Here’s a plot of the function and its gradient field.

contour_plot(f(x, y) ~ x + y, domain(x=-4:4, y=-4:4)) %>%
  gradient_plot(f(x, y) ~ x + y) 
## Warning in makeFun.formula(f(x, y) ~ x, suppress.warnings = FALSE): Implicit
## variables without default values (dangerous!): y

## Warning in makeFun.formula(f(x, y) ~ x, suppress.warnings = FALSE): Implicit
## variables without default values (dangerous!): y
## Warning in makeFun.formula(f(x, y) ~ y, suppress.warnings = FALSE): Implicit
## variables without default values (dangerous!): x

## Warning in makeFun.formula(f(x, y) ~ y, suppress.warnings = FALSE): Implicit
## variables without default values (dangerous!): x

You can construct the \(x\) and \(y\) components of the gradient \(\partial_x f(x,y)\) and \(\partial_y f(x,y)\) of f() this way:

dx_f <- D(f(x, y) ~ x)
dy_f <- D(f(x, y) ~ y)

Use these two functions to define a dynamical system: \[ \partial_t x = \partial_x f(x,y)\\ \partial_t y = \partial_y f(x,y)\]

  1. Use integrateODE() to integrate the equations numerically from the initial condition \((x=0, y=-3)\). Plot the resulting trajectory as a layer on top of the contour plot and gradient field. Make the tdur= parameter in integrateODE() large enough to get very close to the high-point in the contour plot.

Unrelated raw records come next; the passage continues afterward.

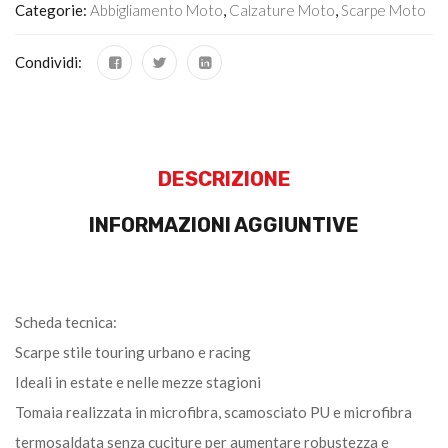
Categorie:
Abbigliamento Moto
,
Calzature Moto
,
Scarpe Moto
Condividi:
DESCRIZIONE
INFORMAZIONI AGGIUNTIVE
Scheda tecnica:
Scarpe stile touring urbano e racing
Ideali in estate e nelle mezze stagioni
Tomaia realizzata in microfibra, scamosciato PU e microfibra
termosaldata senza cuciture per aumentare robustezza e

  2. Modify the differential equations so that they correspond to gradient descent rather than ascent. Using the initial condition \((x=-1, y=1)\), numerically integrate the differential equations and, as in (1), plot the trajectory as a layer on the contour-plot/gradient-field. Make the tdur= parameter large enough to get very close to a local minimum of \(f()\).

  3. From (2), change the initial condition to \((x=-1.25, y=1)\) and plot the trajectory. What’s different from the result in (2).